Although the company maintains its innocence—“once the E.P.A. or Congress adopts our proposal, we will no longer have a comer on the market of selling honest-to-goodness recycled paper”—it’s hard to believe that it doesn’t recognize the advantages of having already established a beachhead in the market. None of this is to say that Conservatree’s managers aren’t motivated by a zeal for recycling, only that they also stand to gain financially by seeing their ideas made law.
Similarly, paper companies that invest in deinking plants and other recycling facilities develop a vested interest in recycled paper. Despite a virgin-paper glut, Champion International, for instance, is pouring some $80 million into new plant capacity—to make recycled paper. Behind this curious investment: the company’s expectation of more laws mandating recycled paper content and recycled-paper use. If it guesses right, Champion will have a jump on the competition. If the mandate mania fades, we may find Champion lobbying for new laws to protect its investment.
The most grandiose plans to regulate materials involve something called “advance disposal fees.” Although these fees would require central planning on a scale unknown in this country since World War II, their proponents speak the language of markets, and some of them probably believe their own rhetoric.
The idea behind ADFs is that garbage represents a market failure. Manufacturers don’t consider the costs of disposal when they make products. In theory, then, the government could charge manufacturers ADFs that would take into account such factors as: the actual collection and disposal costs of each product type or material; the actual collection and disposal costs in each different jurisdiction where a product is thrown away; current recycling rates; the actual length of product use per household; the actual consumption and disposal path of each product by household; recycling and other behavior in response to new charges, which would change the cost picture over time. One ADF scheme envisions using bar-coded information on each product to create a national database that would be used to regulate charges.
So far, such an elaborate system has yet to become a bill, much less a law. But more-stylized ADFs have been enacted. In late 1992, Florida will begin imposing fees on packaging materials that aren’t recycled at a 50-percent rate. Rhode Island has introduced ADFs on items, such as tires and motor oil, that are difficult to dispose of. And in New Jersey, the governor’s Solid Waste Task Force has recommended a pre-disposal fee to be assessed on manufacturers when they use virgin materials.
California Assemblyman Byron Sher has introduced a bill to tax materials used for packaging and nondurable goods unless their scrap values cover recycling costs. The bill draws its raison d’être from the 1989 law—also sponsored by Sher that created the mandatory waste-reduction targets: “The costs of implementing the Act to local government, waste haulers and others are significant and should be borne by generators and disposers of solid waste.”

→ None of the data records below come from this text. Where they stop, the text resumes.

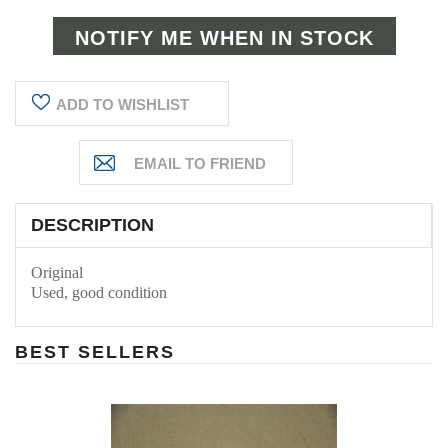
ADD TO WISHLIST
DESCRIPTION
Original
Used, good condition
BEST SELLERS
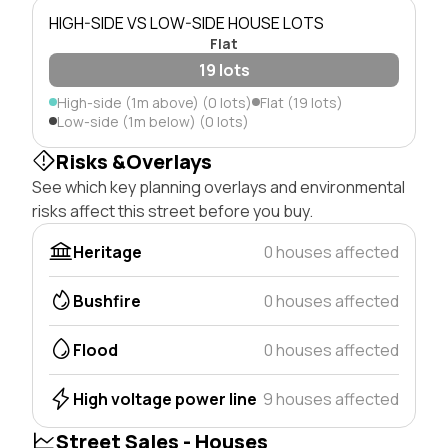
HIGH-SIDE VS LOW-SIDE HOUSE LOTS
Flat
19 lots
High-side (1m above) (0 lots)
Flat (19 lots)
Low-side (1m below) (0 lots)
Risks &Overlays
See which key planning overlays and environmental
risks affect this street before you buy.
Heritage
0 houses affected
Bushfire
0 houses affected
Flood
0 houses affected
High voltage power line
9 houses affected
Street Sales - Houses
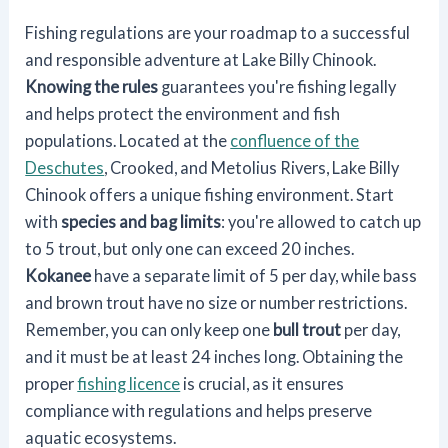
Fishing regulations are your roadmap to a successful
and responsible adventure at Lake Billy Chinook.
Knowing the rules
guarantees you're fishing legally
and helps protect the environment and fish
populations. Located at the
confluence of the
Deschutes
, Crooked, and Metolius Rivers, Lake Billy
Chinook offers a unique fishing environment. Start
with
species and bag limits
: you're allowed to catch up
to 5 trout, but only one can exceed 20 inches.
Kokanee
have a separate limit of 5 per day, while bass
and brown trout have no size or number restrictions.
Remember, you can only keep one
bull trout
per day,
and it must be at least 24 inches long. Obtaining the
proper
fishing licence
is crucial, as it ensures
compliance with regulations and helps preserve
aquatic ecosystems.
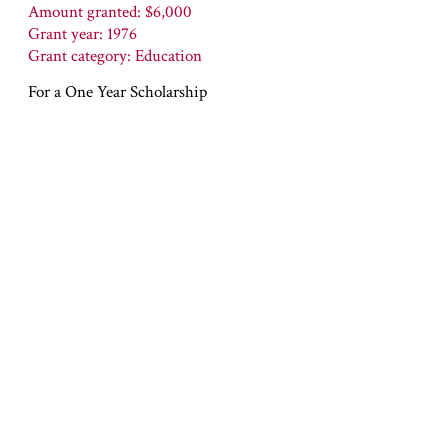
Amount granted: $6,000
Grant year: 1976
Grant category: Education
For a One Year Scholarship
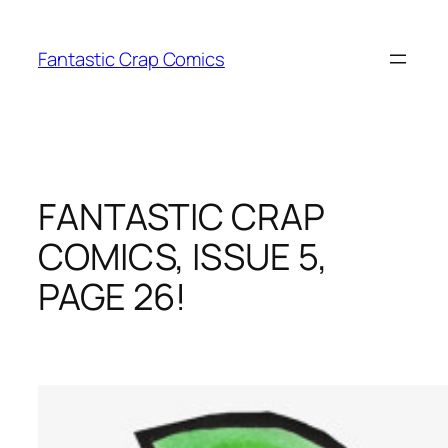
Skip
to
Fantastic Crap Comics
content
FANTASTIC CRAP
COMICS, ISSUE 5,
PAGE 26!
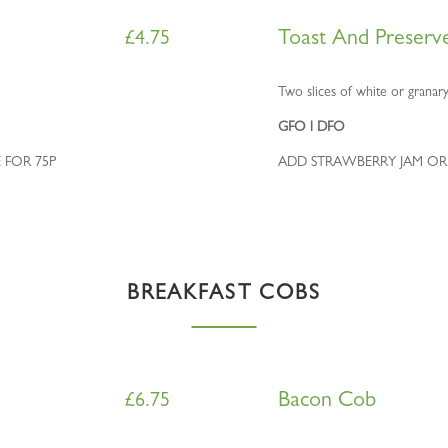
Toast And Preserv
£
4.75
Two slices of white or granary
GFO l DFO
 FOR 75P
ADD STRAWBERRY JAM OR
BREAKFAST COBS
Bacon Cob
£
6.75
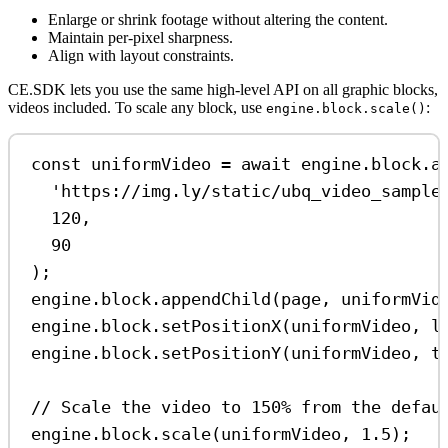
Enlarge or shrink footage without altering the content.
Maintain per-pixel sharpness.
Align with layout constraints.
CE.SDK lets you use the same high-level API on all graphic blocks,
videos included. To scale any block, use
:
engine.block.scale()
const
uniformVideo
=
await
engine
.
block
.
a
'https://img.ly/static/ubq_video_sample
120
,
90
);
engine
.
block
.
appendChild
(
page
, 
uniformVid
engine
.
block
.
setPositionX
(
uniformVideo
, 
l
engine
.
block
.
setPositionY
(
uniformVideo
, 
t
// Scale the video to 150% from the defau
engine
.
block
.
scale
(
uniformVideo
, 
1.5
);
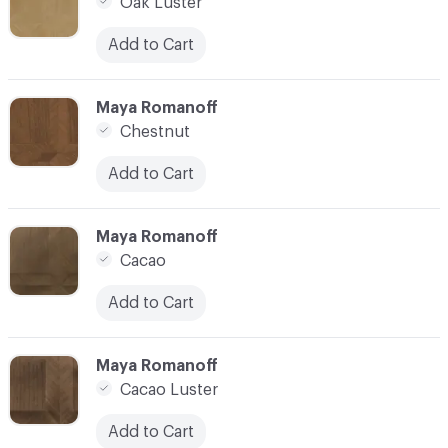
Oak Luster
Add to Cart
C-000007
Maya Romanoff
Chestnut
Add to Cart
C-000008
Maya Romanoff
Cacao
Add to Cart
C-000009
Maya Romanoff
Cacao Luster
Add to Cart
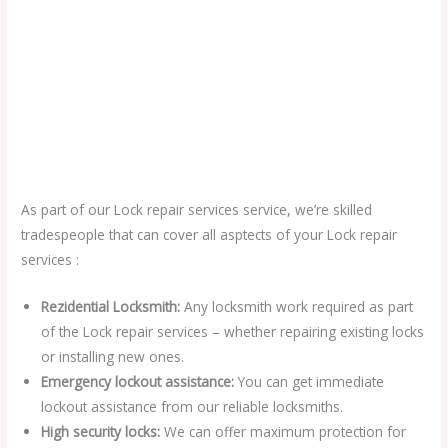
As part of our Lock repair services service, we’re skilled
tradespeople that can cover all asptects of your Lock repair
services :
Rezidential Locksmith:
Any locksmith work required as part
of the Lock repair services – whether repairing existing locks
or installing new ones.
Emergency lockout assistance:
You can get immediate
lockout assistance from our reliable locksmiths.
High security locks:
We can offer maximum protection for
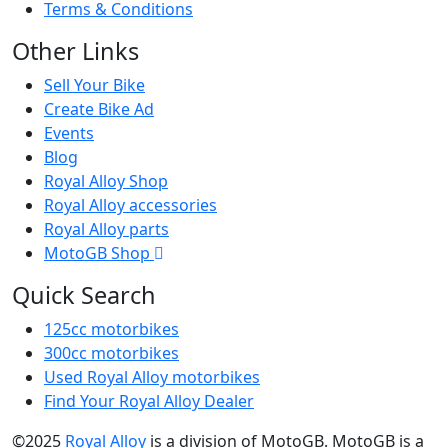
Terms & Conditions
Other Links
Sell Your Bike
Create Bike Ad
Events
Blog
Royal Alloy Shop
Royal Alloy accessories
Royal Alloy parts
MotoGB Shop
Quick Search
125cc motorbikes
300cc motorbikes
Used Royal Alloy motorbikes
Find Your Royal Alloy Dealer
©2025
Royal Alloy
is a division of MotoGB. MotoGB is a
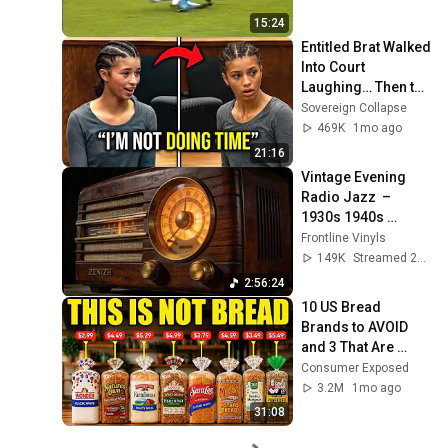
15:24
Entitled Brat Walked 
Into Court 
Laughing… Then the 
Judge DESTROYED 
Sovereign Collapse
Her With One 
469K
1mo ago
Verdict! (Instant)
21:16
Vintage Evening 
Radio Jazz  – 
1930s 1940s 
Smooth Swing & 
Frontline Vinyls
Vinyl Background 
149K
Streamed 2mo ago
Music
2:56:24
10 US Bread 
Brands to AVOID 
and 3 That Are 
Actually Safe
Consumer Exposed
3.2M
1mo ago
31:08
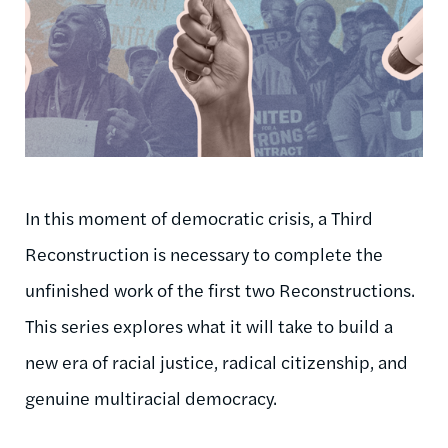
In this moment of democratic crisis, a Third
Reconstruction is necessary to complete the
unfinished work of the first two Reconstructions.
This series explores what it will take to build a
new era of racial justice, radical citizenship, and
genuine multiracial democracy.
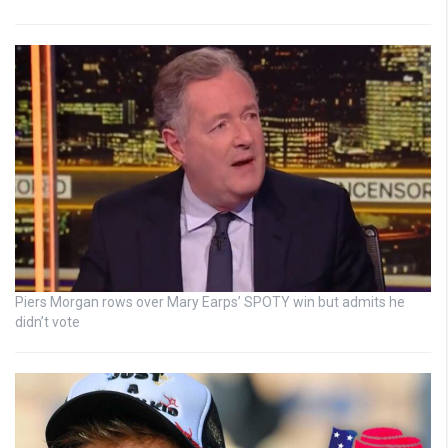
Piers Morgan rows over Mary Earps’ SPOTY win but admits he
didn’t vote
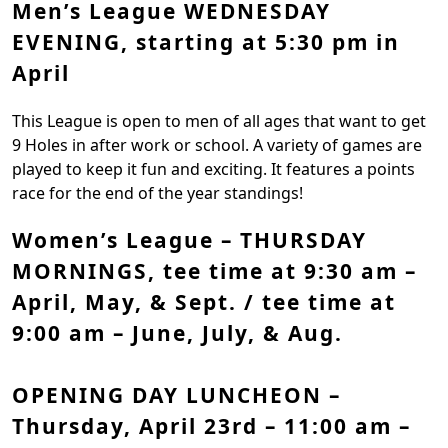
Men’s League WEDNESDAY
EVENING, starting at 5:30 pm in
April
This League is open to men of all ages that want to get
9 Holes in after work or school. A variety of games are
played to keep it fun and exciting. It features a points
race for the end of the year standings!
Women’s League – THURSDAY
MORNINGS,
tee time at 9:30 am –
April, May, & Sept. / tee time at
9:00 am – June, July, & Aug.
OPENING DAY LUNCHEON –
Thursday, April 23rd – 11:00 am –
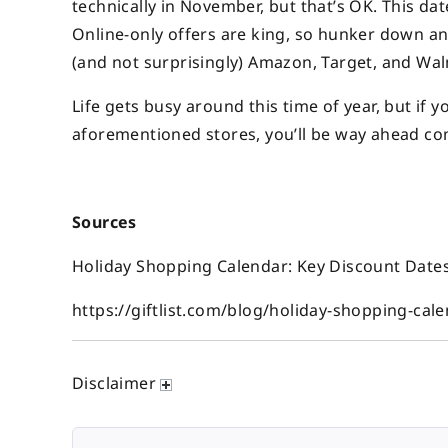
technically in November, but that’s OK. This da
Online-only offers are king, so hunker down an
(and not surprisingly) Amazon, Target, and Wal
Life gets busy around this time of year, but if 
aforementioned stores, you’ll be way ahead come
Sources
Holiday Shopping Calendar: Key Discount Dates 2
https://giftlist.com/blog/holiday-shopping-cal
Disclaimer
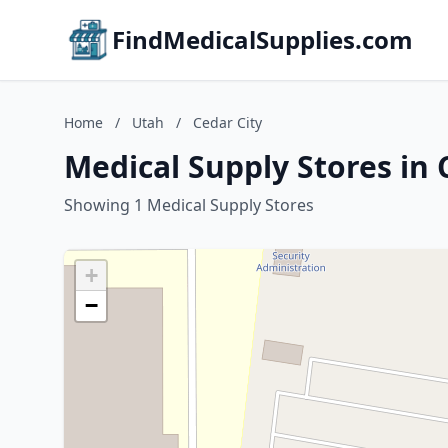
FindMedicalSupplies.com
Home
/
Utah
/
Cedar City
Medical Supply Stores in 
Showing 1 Medical Supply Stores
+
−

Under the Sher bill, the California Integrated Waste Management Board would levy “recycling incentive fees” equal to at least the difference between the scrap value of an item and the average cost of collection and processing it for recycling, plus a “reasonable return” to the companies that do the work. Suppose it costs an average of $100 a ton to run curbside recycling for newspapers, and the newspapers fetch $10 a ton on the resale market. Allowing for a 5-percent markup on the $90 net cost, the advance disposal fee would be $94.50 a ton—or 2.4 cents for a half-pound Los Angeles Times. If that tax isn’t high enough to cut down on newspaper production, the board is supposed to raise it.